Ruth is a lighting consultant with a background in engineering, lighting design and academia. She’s passionate about the role of daylight and sunlight in bringing buildings to life, and the impact of daylight exposure on the health and wellbeing of building occupants. Ruth worked as a mechanical building services engineer before specialising in lighting, giving her an appreciation of the key part played by lighting and daylighting in the wider context of sustainable building design. Ruth’s PhD research looked at the user experience of smart glazing in a UK office, and she has a particular interest in the real-life issues associated with automated building technology, particularly those that offer daylight control.

Ruth is a Vice-President of the Society of Light & Lighting (SLL), a part of the Chartered Institution of Building Services Engineers (CIBSE). She led the revision of the SLL Daylighting design guide in 2014 and is a regular contributor to various CIBSE and SLL guidance documents. She also contributes to the Daylight module of the Lighting Education Trust (LET) Diploma Course and is a visiting lecturer at the Bartlett School, UCL, with involvement in the MSc in Light & Lighting and MEng in Architectural Engineering.

Nick Hopper
Monodraught
 

Nick Hopper serves as the Technical Director for Monodraught with responsibility for commercial project success and innovations. 

Having spent over twenty years in the energy-efficient technology industry, Nick has a great insight into the viability of innovative products.
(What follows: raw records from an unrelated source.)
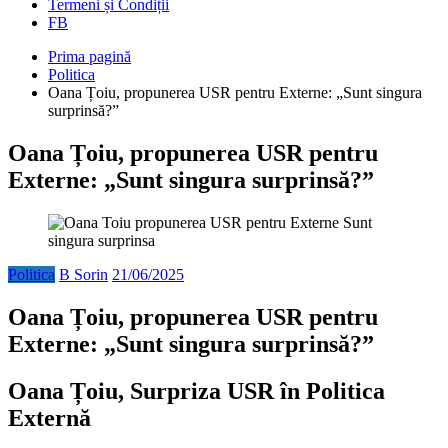
Termeni și Condiții
FB
Prima pagină
Politica
Oana Țoiu, propunerea USR pentru Externe: „Sunt singura
surprinsă?”
Oana Țoiu, propunerea USR pentru
Externe: „Sunt singura surprinsă?”
Politica
B Sorin
21/06/2025
Oana Țoiu, propunerea USR pentru
Externe: „Sunt singura surprinsă?”
Oana Țoiu, Surpriza USR în Politica
Externă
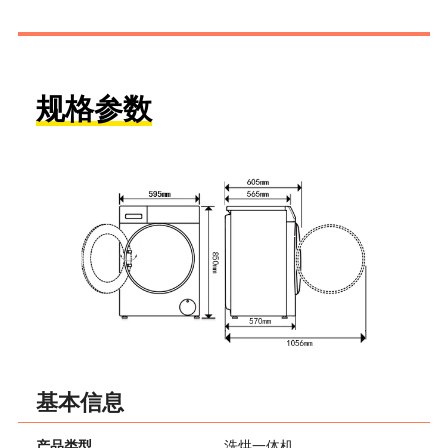
规格参数
基本信息
产品类型
洗烘一体机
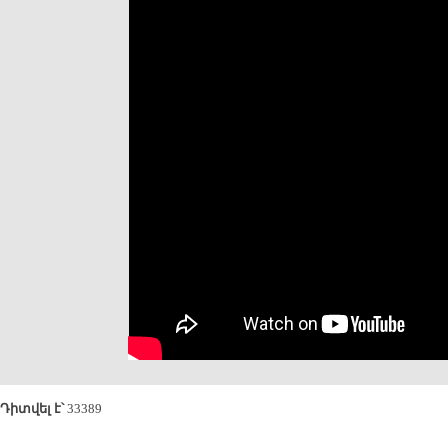
Դիտվել է՝
33389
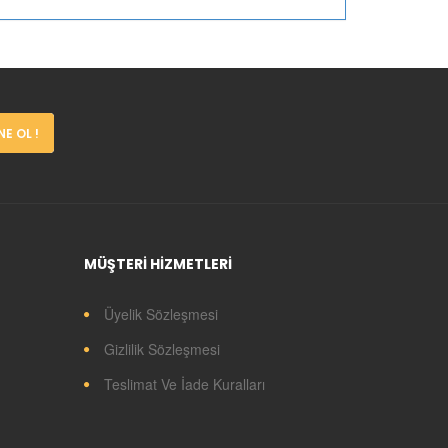
E OL !
MÜŞTERİ HİZMETLERİ
Üyelik Sözleşmesi
Gizlilik Sözleşmesi
Teslimat Ve İade Kuralları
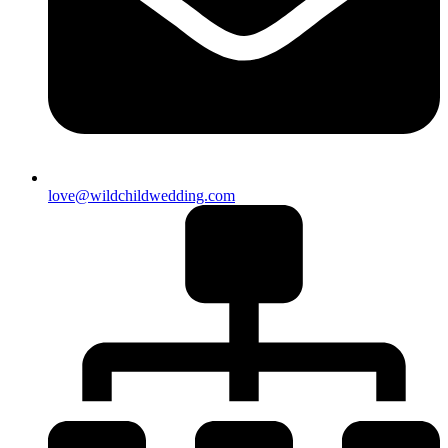
love@wildchildwedding.com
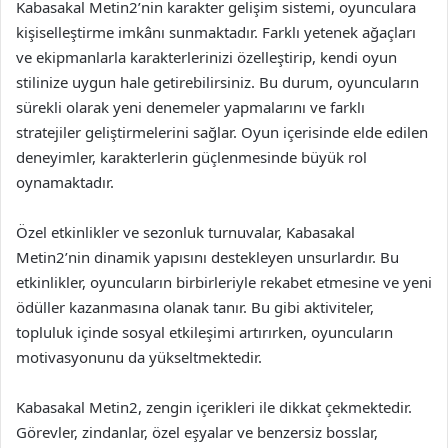
Kabasakal Metin2’nin karakter gelişim sistemi, oyunculara
kişiselleştirme imkânı sunmaktadır. Farklı yetenek ağaçları
ve ekipmanlarla karakterlerinizi özelleştirip, kendi oyun
stilinize uygun hale getirebilirsiniz. Bu durum, oyuncuların
sürekli olarak yeni denemeler yapmalarını ve farklı
stratejiler geliştirmelerini sağlar. Oyun içerisinde elde edilen
deneyimler, karakterlerin güçlenmesinde büyük rol
oynamaktadır.
Özel etkinlikler ve sezonluk turnuvalar, Kabasakal
Metin2’nin dinamik yapısını destekleyen unsurlardır. Bu
etkinlikler, oyuncuların birbirleriyle rekabet etmesine ve yeni
ödüller kazanmasına olanak tanır. Bu gibi aktiviteler,
topluluk içinde sosyal etkileşimi artırırken, oyuncuların
motivasyonunu da yükseltmektedir.
Kabasakal Metin2, zengin içerikleri ile dikkat çekmektedir.
Görevler, zindanlar, özel eşyalar ve benzersiz bosslar,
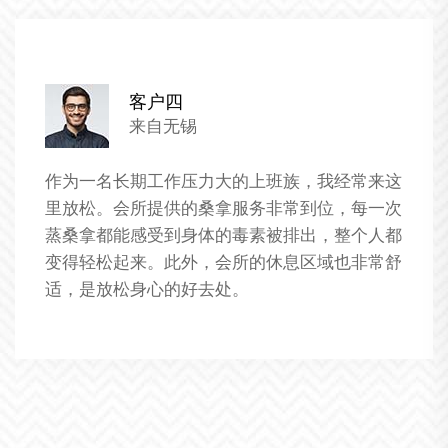
客户五
来自无锡
我对于这家养生桑拿会所的服务非常满意。这里
的技师们都经过专业的培训，服务非常到位。我
特别喜欢这里的个性化服务，每次来都能享受到
不同的养生项目，让我的身体得到了全面的放松
和恢复。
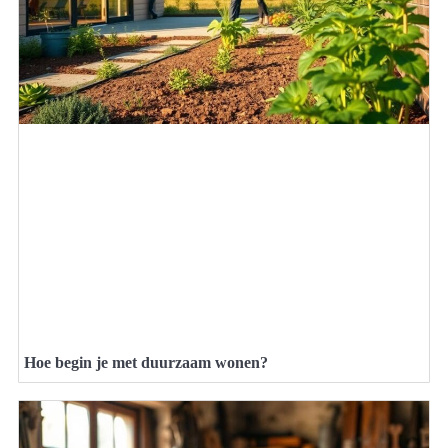
Hoe begin je met duurzaam wonen?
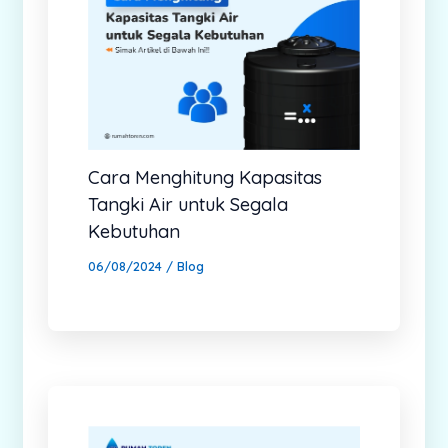
Cara Menghitung Kapasitas
Tangki Air untuk Segala
Kebutuhan
06/08/2024
/
Blog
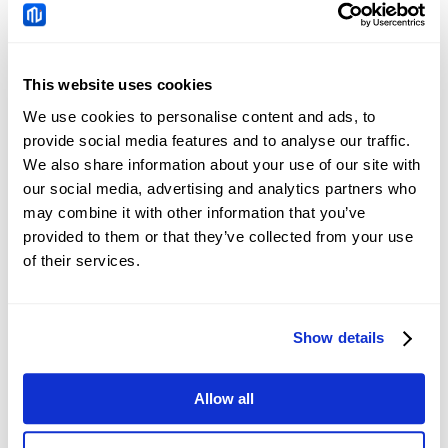
EURCHF
Tin tức
This website uses cookies
Đồng Rupee Ấn Độ giảm
We use cookies to personalise content and ads, to
khi giá dầu tiếp tục phục
provide social media features and to analyse our traffic.
hồi, đà giảm dường như
2026-08-10 13:25:09 (GMT+0)
We also share information about your use of our site with
bị hạn chế
our social media, advertising and analytics partners who
may combine it with other information that you’ve
provided to them or that they’ve collected from your use
Dự báo giá WTI: Phe đầu
of their services.
cơ giá lên đang chờ đợi
đà tăng bền vững vượt
2026-08-10 13:13:46 (GMT+0)
mốc 78,00$ trong bối
cảnh lo ngại về nguồn
Show details
cung
Đồng Rupiah Indonesia
Allow all
chật vật khi niềm tin
người tiêu dùng giảm
2026-08-10 13:03:47 (GMT+0)
xuống mức yếu nhất kể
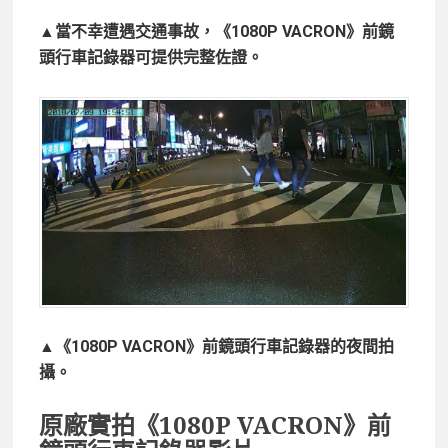
▲當不幸遭遇交通事故，《1080P VACRON》前鏡
頭行車記錄器可提供完整佐證。
▲《1080P VACRON》前鏡頭行車記錄器的夜間拍
攝。
原廠實拍《1080P VACRON》前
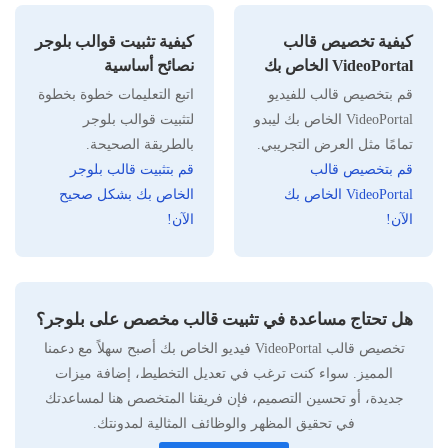
كيفية تخصيص قالب
كيفية تثبيت قوالب بلوجر
VideoPortal الخاص بك
نصائح أساسية
قم بتخصيص قالب للفيديو
اتبع التعليمات خطوة بخطوة
VideoPortal الخاص بك ليبدو
لتثبيت قوالب بلوجر
تمامًا مثل العرض التجريبي.
بالطريقة الصحيحة.
قم بتخصيص قالب
قم بتثبيت قالب بلوجر
VideoPortal الخاص بك
الخاص بك بشكل صحيح
الآن!
الآن!
هل تحتاج مساعدة في تثبيت قالب مخصص على بلوجر؟
تخصيص قالب VideoPortal فيديو الخاص بك أصبح سهلاً مع دعمنا
المميز. سواء كنت ترغب في تعديل التخطيط، إضافة ميزات
جديدة، أو تحسين التصميم، فإن فريقنا المتخصص هنا لمساعدتك
في تحقيق المظهر والوظائف المثالية لمدونتك.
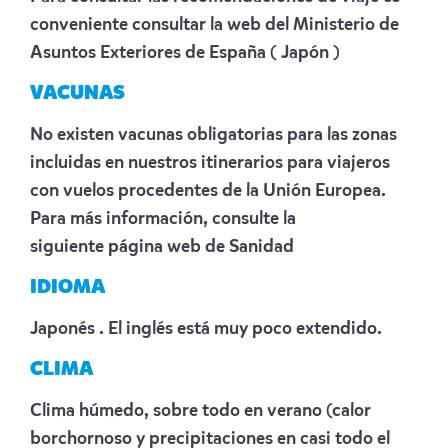
conveniente consultar la web del Ministerio de
Asuntos Exteriores de España
( Japón )
VACUNAS
No existen vacunas obligatorias para las zonas
incluidas en nuestros itinerarios para viajeros
con vuelos procedentes de la Unión Europea.
Para más información, consulte la
siguiente
página web de Sanidad
IDIOMA
Japonés . El inglés está muy poco extendido.
CLIMA
Clima húmedo, sobre todo en verano (calor
borchornoso y precipitaciones en casi todo el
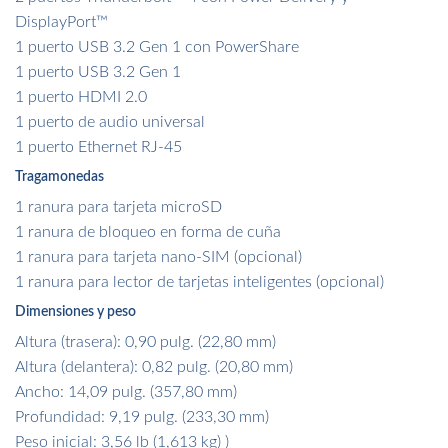
DisplayPort™
1 puerto USB 3.2 Gen 1 con PowerShare
1 puerto USB 3.2 Gen 1
1 puerto HDMI 2.0
1 puerto de audio universal
1 puerto Ethernet RJ-45
Tragamonedas
1 ranura para tarjeta microSD
1 ranura de bloqueo en forma de cuña
1 ranura para tarjeta nano-SIM (opcional)
1 ranura para lector de tarjetas inteligentes (opcional)
Dimensiones y peso
Altura (trasera): 0,90 pulg. (22,80 mm)
Altura (delantera): 0,82 pulg. (20,80 mm)
Ancho: 14,09 pulg. (357,80 mm)
Profundidad: 9,19 pulg. (233,30 mm)
Peso inicial: 3,56 lb (1,613 kg) )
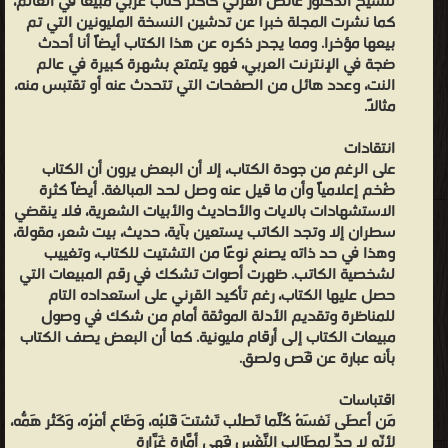
للشيخ الدكتور عائض القرني كأكثر كتاب عربي مبيعا في العالم،
كما نشرت المجلة خبرا عن تدشين النسخة المليونين التي تم
بيعها مؤخرا. ومما يجدر ذكره عن هذا الكتاب أيضاً أنا أحدث
ضجة في الإنترنت العربي، فهو يتمتع بشهرة كبيرة في عالم
النت، وعدد هائل من الصفحات التي تتحدث عنه أو تقتبس منه،
مثالاً.
انتقادات
على الرغم من جودة الكتاب، إلا أن البعض يرون أن الكتاب
ضُخم إعلامياً وأن ما قيل عنه وصل لحد المبالغة. أيضاً كثرة
الاستشهادات بالايات والأحاديث والأبيات الشعرية، فلا ينقضي
سطران إلا وتجد الكاتب يستعين بآية، حديث، بيت شعر، مقولة،
وهذا في حد ذاته يصنع نوعًا من التشتيت للكتاب، وتغييب
لشخصية الكاتب. ظهرت أصوات تشكك في رقم المبيعات التي
حصل عليها الكتاب، رغم تأكيد القرني على استعداده التام
للمناظرة وتقديم الأدلة الموثقة أمام من شكك في وصول
مبيعات الكتاب إلى أرقام مليونية. كما أن البعض يصف الكتاب
بأنه عبارة عن قَص ولصق.
اقتباسات
مَن أعطَى نَفسَهُ كُلَّما تَطلُب تَشتتَ قَلبُه، وَضَاع أمْرُه، وَكَثُر هَمُّه،
لِأنّه لا حدّ لِمطَالِب النَّفْس فَهِي أمَّارة غَرّارَة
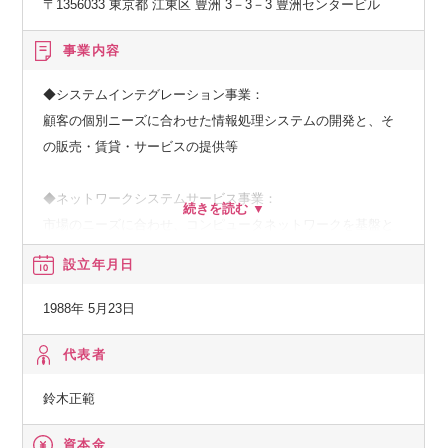
〒1356033 東京都 江東区 豊洲 3－3－3 豊洲センタービル
・地図基盤チームのご紹介
https://dtcdata.net/location-info-service-pf/
事業内容
・MD communetサイト
◆システムインテグレーション事業：
https://info.adus-arch.com/
顧客の個別ニーズに合わせた情報処理システムの開発と、そ
の販売・賃貸・サービスの提供等
・社会課題起点でゼロから事業を生み出すコンサルティング
の魅力
◆ネットワークシステムサービス事業：
https://www.nttdata.com/global/ja/recruit/uptodata/article
市場のニーズに合わせ、コンピュータネットワークを基盤と
s/4778/
した、種々の情報提供、情報処理等のサービスの提供
設立年月日
・社会課題ドリブンのDNAを広める、公共・社会基盤分野の
◆その他の事業：
1988年 5月23日
人財変革プログラムとは？
顧客の経営上の問題点に係わる調査・分析、情報処理システ
https://www.nttdata.com/global/ja/recruit/uptodata/article
ムの在り方に係わる企画・提案、保守・ファシリティマネジ
代表者
s/5343/
メント等
鈴木正範
・公共・社会基盤分野のすべてがわかる－公共・社会基盤分
資本金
He is a named inventor on numerous low energy building product patents covering technologies for natural ventilation solutions, natural daylighting designs and optimised phase change material systems.

Paul Cooper
Hoare Lea
 

Paul has a huge passion for delivering school buildings and takes great pride in the knowledge that the buildings he has delivered will provide a lasting legacy for thousands.


He worked closely with the Education and Skills Funding Agency (ESFA) on the production of a range of Employer’s Requirements documents, such as the Facilities Output Specification, Output Specification and BB101.

Additionally, he has delivered more than 60 schools and academy buildings, ranging from small extensions to substantial new school estates. Almost all of these schemes have been delivered through the ESFA Priority Schools framework and have been designed to meet the EFSA FOS and OS requirements. The experience of delivering these schemes gives him a huge insight into the role that MEP, daylighting, acoustics and fire engineering can have on the delivery of successful school buildings.